The UK Government is seeking to restore trust in big business by requiring all large companies, whether listed or not, to show that they operate responsibly. To this end, it has published new legislation which will require large UK private companies to:

  • report on their corporate governance arrangements, and
  • explain how their directors comply with their statutory duty to have regard to stakeholder interests

To help private companies apply and report against a suitable corporate governance framework, new voluntary Principles have been developed and published for consultation.

The new rules are part of a wider package of Government corporate governance reforms and the reporting obligations will apply from the beginning of 2019.

Which companies must report?

UK-incorporated companies (but not LLPs) will need to check whether they fall under the relevant tests. Overall, the provisions are designed to catch only large companies, but, confusingly, different tests apply to the different parts of the reporting requirements. For a quick summary, see the box below:

Report on: Which companies are caught?
Corporate governance arrangements

All non-listed UK companies meeting either of two thresholds:

  • 2000+ employees
  • Turnover over £200m and balance sheet over £2bn
How directors when promoting the success of the company took stakeholders into account (required by S.172 CA 2006) - two separate reports

All UK companies unless they meet 2 out of these 3 tests:

  • Turnover under £36m
  • Balance sheet under £18m
  • Fewer than 250 employees
Employee engagement All UK companies with at least 250 UK group employees

Reporting on corporate governance arrangements

Large UK-incorporated privately-owned or private and public unlisted companies will need to include in their annual directors’ reports a statement about their corporate governance arrangements. This must also be published separately on the company’s website and should explain:

  • which, if any, corporate governance code the company applies
  • how the company applies it
  • if the company departs from the code, in which way it departs from it and why it does so

If the directors have decided not to apply any code, the statement of corporate governance arrangements must explain the reasons for that decision and what other arrangements have been applied for the financial year.

Corporate governance in this context means how the management structures of the company (such as the board and its committees) operate, what requirements are imposed on them, how they interact with each other and how they interact with the company’s owners.

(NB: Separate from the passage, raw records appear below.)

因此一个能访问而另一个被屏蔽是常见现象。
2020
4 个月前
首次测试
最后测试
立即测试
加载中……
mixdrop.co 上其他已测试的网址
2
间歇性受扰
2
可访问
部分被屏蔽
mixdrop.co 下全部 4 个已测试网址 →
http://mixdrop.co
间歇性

Section 172 and stakeholder reporting

Separate reporting obligations require both listed and unlisted companies to make specific disclosures about the company’s interaction with its stakeholders. There are three elements:

  1. A new statement to explain how directors when performing their duty to promote the success of the company have had regard to section 172 Stakeholder factors
  2. A more detailed explanation of how the company has engaged with its stakeholders
  3. Information about engagement with employees,

The Wates Principles

Alongside, and to complement the new reporting obligations, a new set of corporate governance Principles has been published for consultation. These new Wates Principles are high-level and aim to suit private companies better than the codes used by listed companies. Each Principle is briefly expanded on and explained, but there are no provisions which companies must specifically comply with or report against. Companies will still be free to apply other governance codes, but we expect that many will apply and report against the Wates Principles.

Next steps and timing

The first reporting period for a company will be the one which begins on or after 1 January 2019. This means that companies will need to publish their first reports in 2020, at the earliest. But companies will need to start thinking in advance about how to comply.